*** Data excerpts Section Begins ***
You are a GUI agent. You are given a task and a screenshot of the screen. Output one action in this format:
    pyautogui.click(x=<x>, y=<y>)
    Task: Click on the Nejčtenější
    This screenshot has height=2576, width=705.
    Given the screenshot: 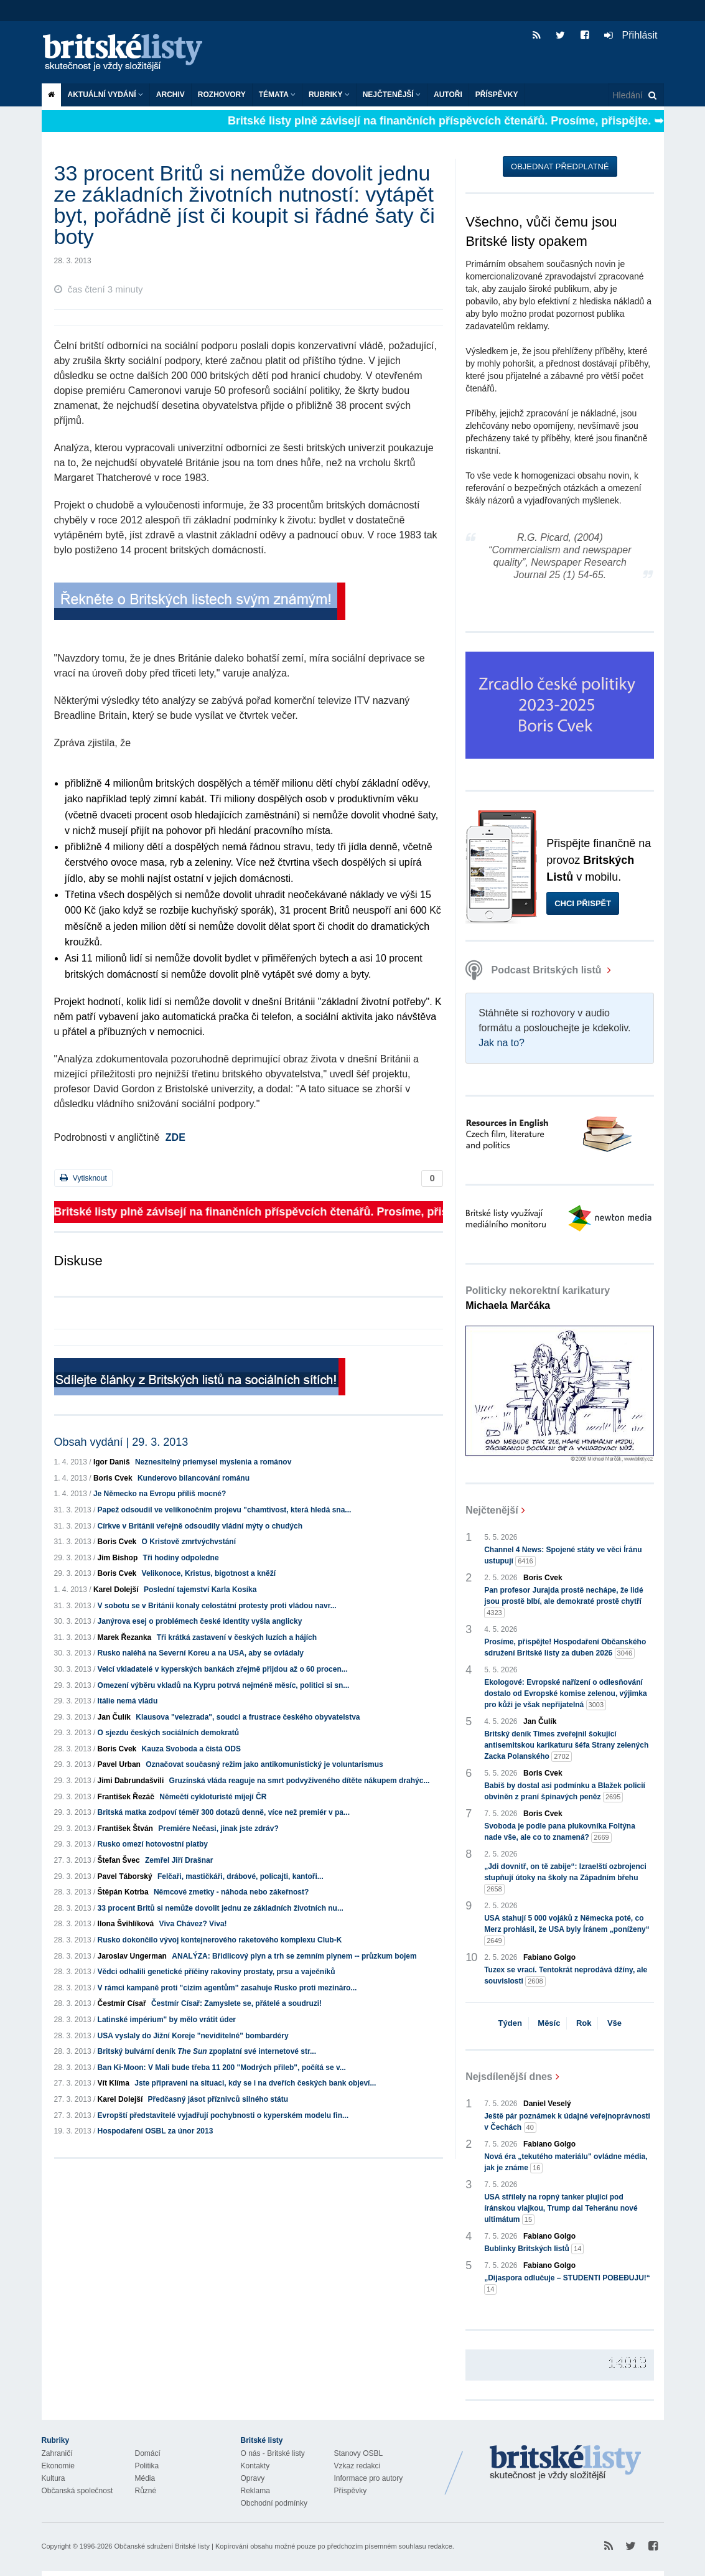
*** Data excerpts Section Ends ***
- Exercise aim -
Set down every record word for word and leave out the pictures.

- Solution to this task -
You are a GUI agent. You are given a task and a screenshot of the screen. Output one action in this format:
    pyautogui.click(x=<x>, y=<y>)
    Task: Click on the Nejčtenější
    This screenshot has height=2576, width=705.
    Given the screenshot: 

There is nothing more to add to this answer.